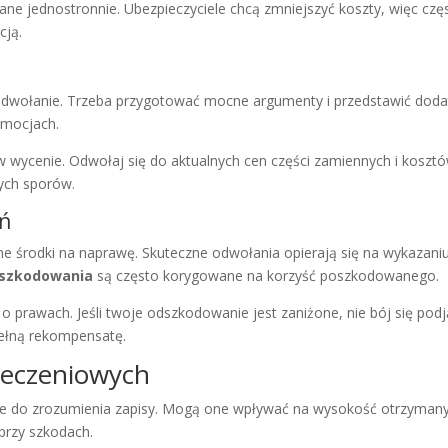
ane jednostronnie. Ubezpieczyciele chcą zmniejszyć koszty, więc cz
cją.
yć odwołanie. Trzeba przygotować mocne argumenty i przedstawić do
 emocjach.
w wycenie. Odwołaj się do aktualnych cen części zamiennych i koszt
ych sporów.
ań
e środki na naprawę. Skuteczne odwołania opierają się na wykazani
dszkodowania
są często korygowane na korzyść poszkodowanego.
o prawach. Jeśli twoje odszkodowanie jest zaniżone, nie bój się po
ełną rekompensatę.
ieczeniowych
 do zrozumienia zapisy. Mogą one wpływać na wysokość otrzymanyc
przy szkodach.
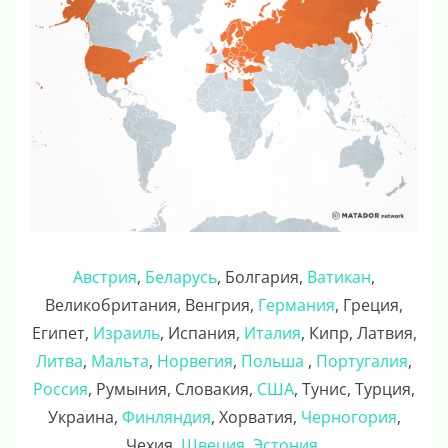
Австрия
,
Беларусь
, Болгария,
Ватикан
,
Великобритания, Венгрия,
Германия
, Греция,
Египет,
Израиль
, Испания,
Италия
, Кипр, Латвия,
Литва
,
Мальта
,
Норвегия
,
Польша
,
Португалия
,
Россия
, Румыния, Словакия,
США
, Тунис, Турция,
Украина,
Финляндия
, Хорватия,
Черногория
,
Чехия,
Швеция
,
Эстония
.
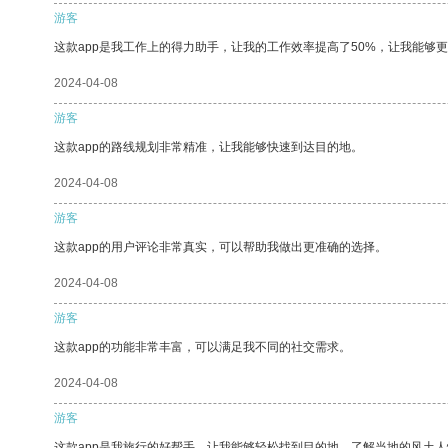
游客
这款app是我工作上的得力助手，让我的工作效率提高了50%，让我能够
2024-04-08
游客
这款app的路线规划非常精准，让我能够快速到达目的地。
2024-04-08
游客
这款app的用户评论非常真实，可以帮助我做出更准确的选择。
2024-04-08
游客
这款app的功能非常丰富，可以满足我不同的社交需求。
2024-04-08
游客
这款app是我旅行的好帮手，让我能够轻松找到目的地，了解当地的风土人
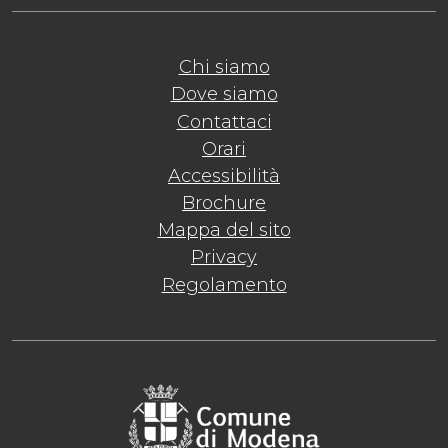
Chi siamo
Dove siamo
Contattaci
Orari
Accessibilità
Brochure
Mappa del sito
Privacy
Regolamento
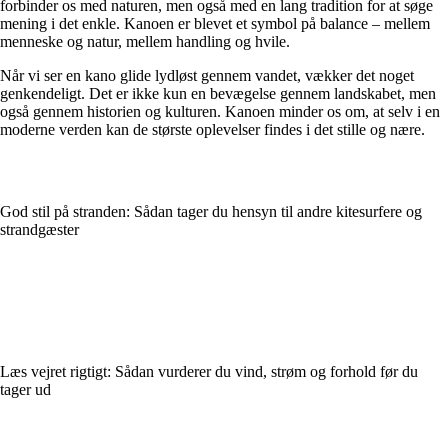
forbinder os med naturen, men også med en lang tradition for at søge
mening i det enkle. Kanoen er blevet et symbol på balance – mellem
menneske og natur, mellem handling og hvile.
Når vi ser en kano glide lydløst gennem vandet, vækker det noget
genkendeligt. Det er ikke kun en bevægelse gennem landskabet, men
også gennem historien og kulturen. Kanoen minder os om, at selv i en
moderne verden kan de største oplevelser findes i det stille og nære.
God stil på stranden: Sådan tager du hensyn til andre kitesurfere og
strandgæster
Læs vejret rigtigt: Sådan vurderer du vind, strøm og forhold før du
tager ud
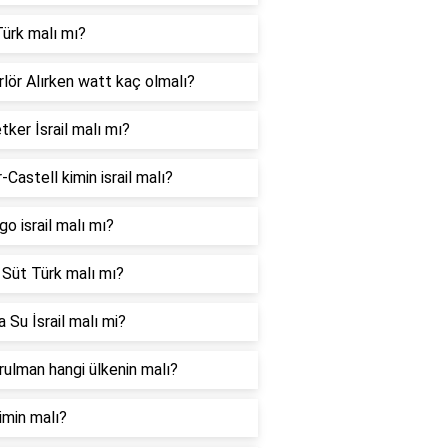
ürk malı mı?
lör Alırken watt kaç olmalı?
tker İsrail malı mı?
-Castell kimin israil malı?
go israil malı mı?
 Süt Türk malı mı?
 Su İsrail malı mi?
ulman hangi ülkenin malı?
imin malı?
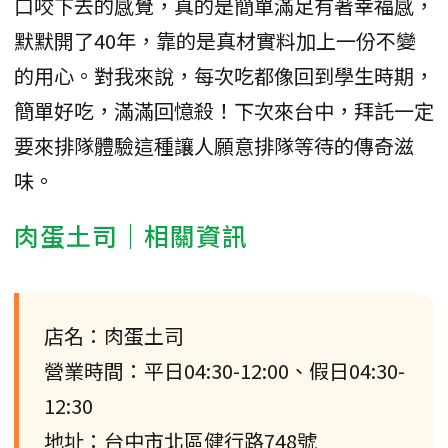
口咬下去的感覺，真的是簡單滿足有著幸福感，
默默開了40年，靠的是真材實料加上一份不變
的用心。對我來說，每次吃都像回到學生時期，
簡單好吃，滿滿回憶殺！下次來台中，拜託一定
要來排隊體驗這種讓人願意排隊等待的傳奇滋
味。
肉蛋土司｜相關資訊
店名：肉蛋土司
營業時間：平日04:30-12:00、假日04:30-
12:30
地址：台中市北區健行路748號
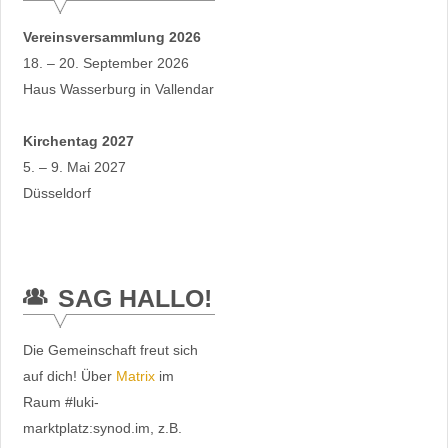
Vereinsversammlung 2026
18. – 20. September 2026
Haus Wasserburg in Vallendar
Kirchentag 2027
5. – 9. Mai 2027
Düsseldorf
SAG HALLO!
Die Gemeinschaft freut sich
auf dich! Über
Matrix
im
Raum #luki-
marktplatz:synod.im, z.B.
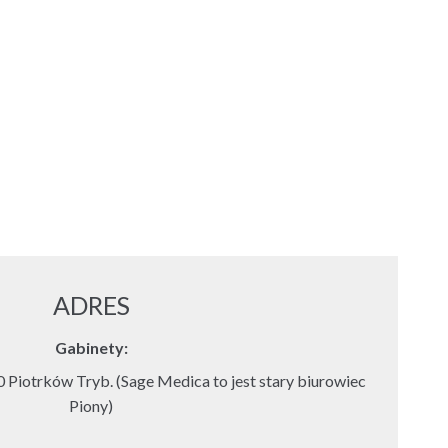
ADRES
Gabinety:
 Piotrków Tryb. (Sage Medica to jest stary biurowiec
Piony)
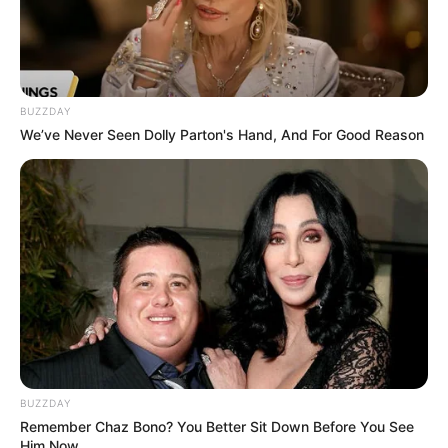
BUZZDAY
We’ve Never Seen Dolly Parton's Hand, And For Good Reason
BUZZDAY
Remember Chaz Bono? You Better Sit Down Before You See
Him Now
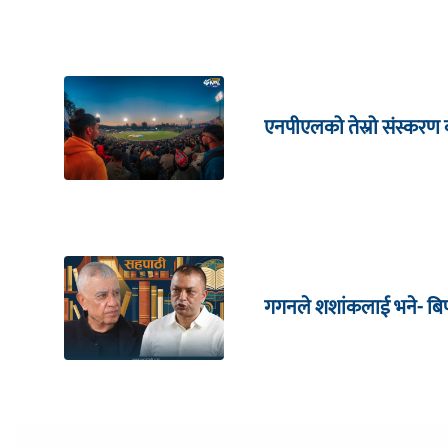
एनपीएलको तेस्रो संस्करण क
गगनले शशांकलाई भने- बिपी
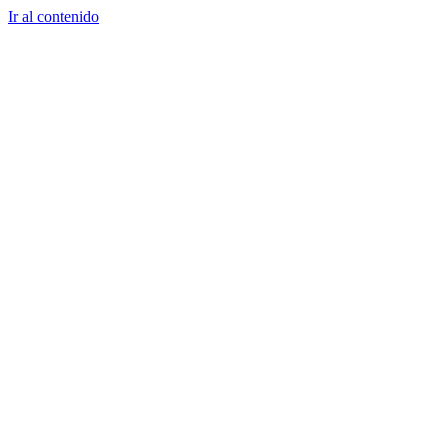
Ir al contenido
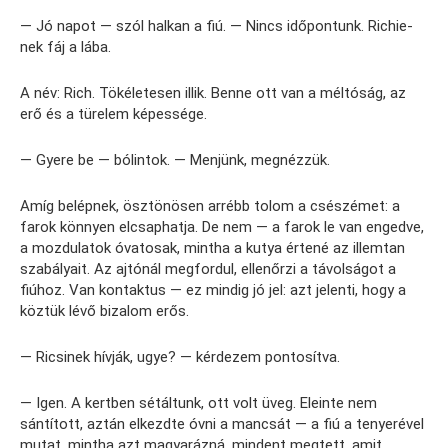
— Jó napot — szól halkan a fiú. — Nincs időpontunk. Richie-
nek fáj a lába.
A név: Rich. Tökéletesen illik. Benne ott van a méltóság, az
erő és a türelem képessége.
— Gyere be — bólintok. — Menjünk, megnézzük.
Amíg belépnek, ösztönösen arrébb tolom a csészémet: a
farok könnyen elcsaphatja. De nem — a farok le van engedve,
a mozdulatok óvatosak, mintha a kutya értené az illemtan
szabályait. Az ajtónál megfordul, ellenőrzi a távolságot a
fiúhoz. Van kontaktus — ez mindig jó jel: azt jelenti, hogy a
köztük lévő bizalom erős.
— Ricsinek hívják, ugye? — kérdezem pontosítva.
— Igen. A kertben sétáltunk, ott volt üveg. Eleinte nem
sántított, aztán elkezdte óvni a mancsát — a fiú a tenyerével
mutat, mintha azt magyarázná, mindent megtett, amit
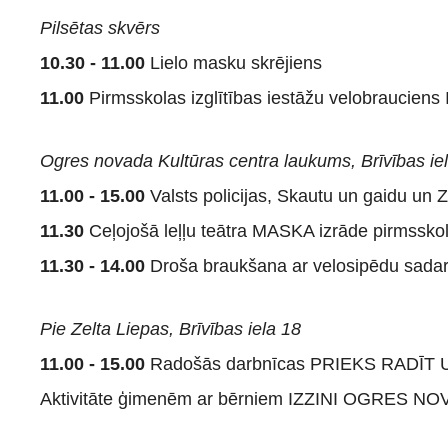
Pilsētas skvērs
10.30 - 11.00
Lielo masku skrējiens
11.00
Pirmsskolas izglītības iestāžu velobrauc
Ogres novada Kultūras centra laukums, Brīvības ie
11.00 - 15.00
Valsts policijas, Skautu un gaidu un 
11.30
Ceļojošā leļļu teātra MASKA izrāde pirms
11.30 - 14.00
Droša braukšana ar velosipēdu sadar
Pie Zelta Liepas, Brīvības iela 18
11.00 - 15.00
Radošās darbnīcas PRIEKS RADĪT
Aktivitāte ģimenēm ar bērniem IZZINI OGRES N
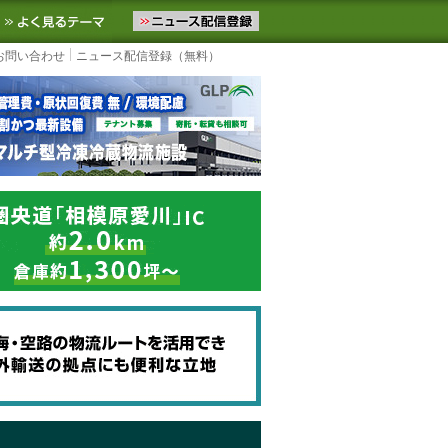
ニュースをお届けします。物流ニュースメール配信を登録すると、平日
お気に入りに追加
よく見るテーマ
お問い合わせ
ニュース配信登録（無料）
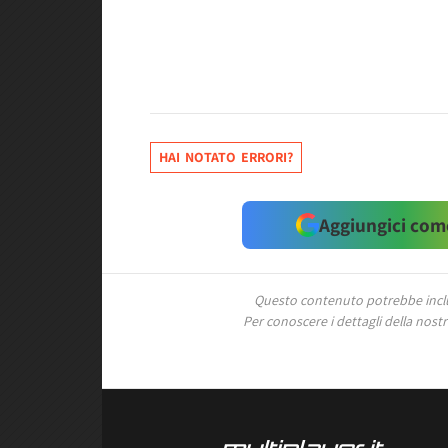
HAI NOTATO ERRORI?
Aggiungici come
Questo contenuto potrebbe includ
Per conoscere i dettagli della nostra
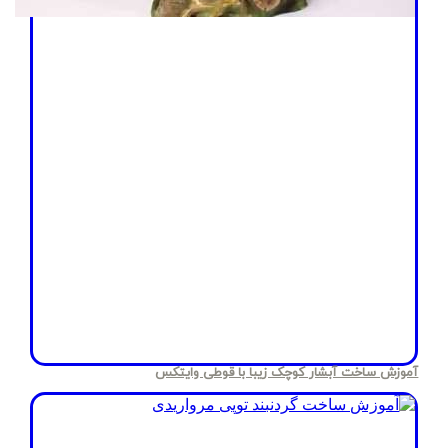
آموزش ساخت آبشار کوچک زیبا با قوطی وایتکس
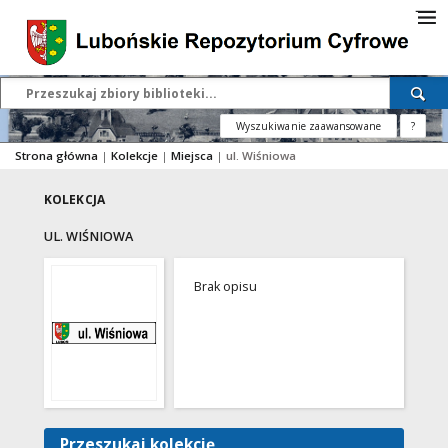
Wyszukiwanie zaawansowane
?
Strona główna
|
Kolekcje
|
Miejsca
|
ul. Wiśniowa
KOLEKCJA
UL. WIŚNIOWA
Brak opisu
Przeszukaj kolekcję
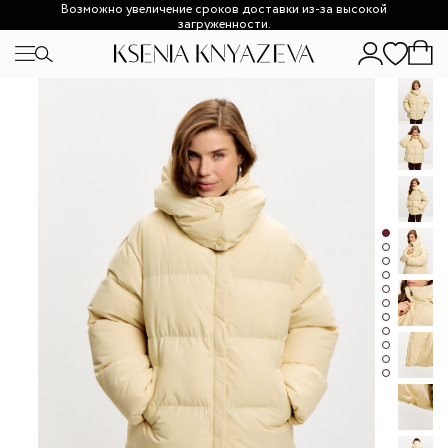
Возможно увеличение сроков доставки из-за высокой
загруженности.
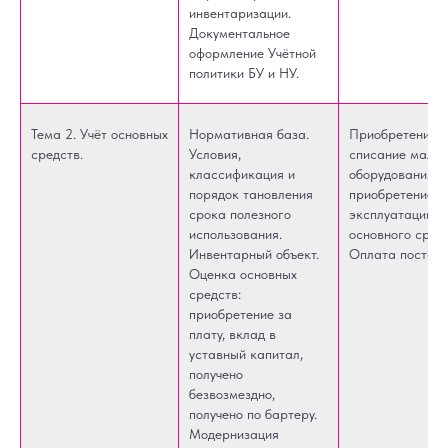
инвентаризации.
Документальное
оформление Учётной
политики БУ и НУ.
Тема 2. Учёт основных
Нормативная база.
Приобретение и
средств.
Условия,
списание малоц
классификация и
оборудования,
порядок тановления
приобретение и
срока полезного
эксплуатацию
использования.
основного сред
Инвентарный объект.
Оплата поставщ
Оценка основных
средств:
приобретение за
плату, вклад в
уставный капитал,
получено
безвозмездно,
получено по бартеру.
Модернизация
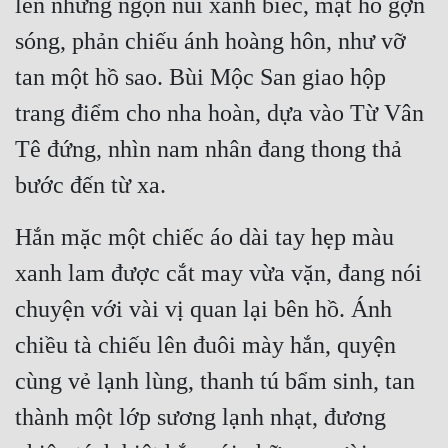
lên những ngọn núi xanh biếc, mặt hồ gợn 
sóng, phản chiếu ánh hoàng hôn, như vỡ 
tan một hồ sao. Bùi Mộc San giao hộp 
trang điểm cho nha hoàn, dựa vào Từ Vân 
Tê đứng, nhìn nam nhân đang thong thả 
bước đến từ xa.
Hắn mặc một chiếc áo dài tay hẹp màu 
xanh lam được cắt may vừa vặn, đang nói 
chuyện với vài vị quan lại bên hồ. Ánh 
chiều tà chiếu lên đuôi mày hắn, quyện 
cùng vẻ lạnh lùng, thanh tú bẩm sinh, tan 
thành một lớp sương lạnh nhạt, đương 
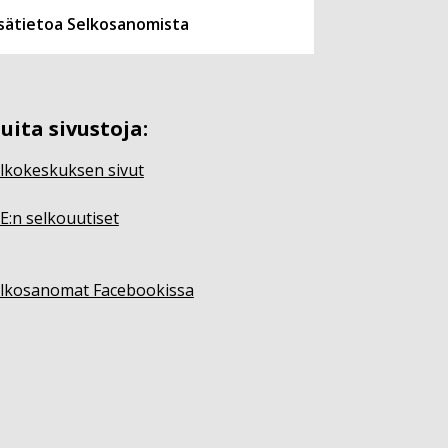
isätietoa Selkosanomista
uita sivustoja:
lkokeskuksen sivut
E:n selkouutiset
lkosanomat Facebookissa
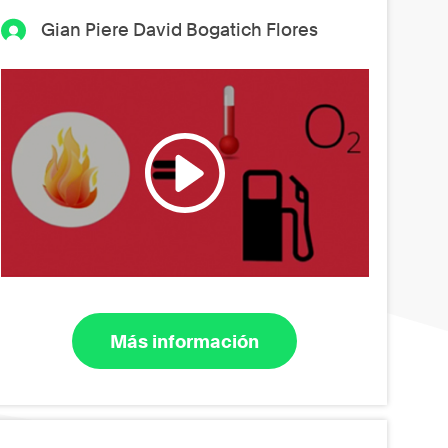
Gian Piere David Bogatich Flores
Más información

· · · · ·

◆ Prompt ◆
Pictures aside, return exactly the lines from the data above, starting at the line that has "lör Alırken watt kaç olmalı?" and ending at the line that has "mutat, mintha azt", both included.

◆ Answer to this task ◆
lör Alırken watt kaç olmalı?
tker İsrail malı mı?
-Castell kimin israil malı?
go israil malı mı?
 Süt Türk malı mı?
 Su İsrail malı mi?
ulman hangi ülkenin malı?
imin malı?
口咬下去的感覺，真的是簡單滿足有著幸福感，
默默開了40年，靠的是真材實料加上一份不變
的用心。對我來說，每次吃都像回到學生時期，
簡單好吃，滿滿回憶殺！下次來台中，拜託一定
要來排隊體驗這種讓人願意排隊等待的傳奇滋
味。
肉蛋土司｜相關資訊
店名：肉蛋土司
營業時間：平日04:30-12:00、假日04:30-
12:30
地址：台中市北區健行路748號
Vereinsversammlung 2026
18. – 20. September 2026
Haus Wasserburg in Vallendar
Kirchentag 2027
5. – 9. Mai 2027
Düsseldorf
SAG HALLO!
Die Gemeinschaft freut sich
auf dich! Über
Matrix
im
Raum #luki-
marktplatz:synod.im, z.B.
ADRES
Gabinety:
 Piotrków Tryb. (Sage Medica to jest stary biurowiec
Piony)
BUZZDAY
We’ve Never Seen Dolly Parton's Hand, And For Good Reason
BUZZDAY
Remember Chaz Bono? You Better Sit Down Before You See
Him Now
एनपीएलको तेस्रो संस्करण क
गगनले शशांकलाई भने- बिपी
Ir al contenido
— Jó napot — szól halkan a fiú. — Nincs időpontunk. Richie-
nek fáj a lába.
A név: Rich. Tökéletesen illik. Benne ott van a méltóság, az
erő és a türelem képessége.
— Gyere be — bólintok. — Menjünk, megnézzük.
Amíg belépnek, ösztönösen arrébb tolom a csészémet: a
farok könnyen elcsaphatja. De nem — a farok le van engedve,
a mozdulatok óvatosak, mintha a kutya értené az illemtan
szabályait. Az ajtónál megfordul, ellenőrzi a távolságot a
fiúhoz. Van kontaktus — ez mindig jó jel: azt jelenti, hogy a
köztük lévő bizalom erős.
— Ricsinek hívják, ugye? — kérdezem pontosítva.
— Igen. A kertben sétáltunk, ott volt üveg. Eleinte nem
sántított, aztán elkezdte óvni a mancsát — a fiú a tenyerével
mutat, mintha azt magyarázná, mindent megtett, amit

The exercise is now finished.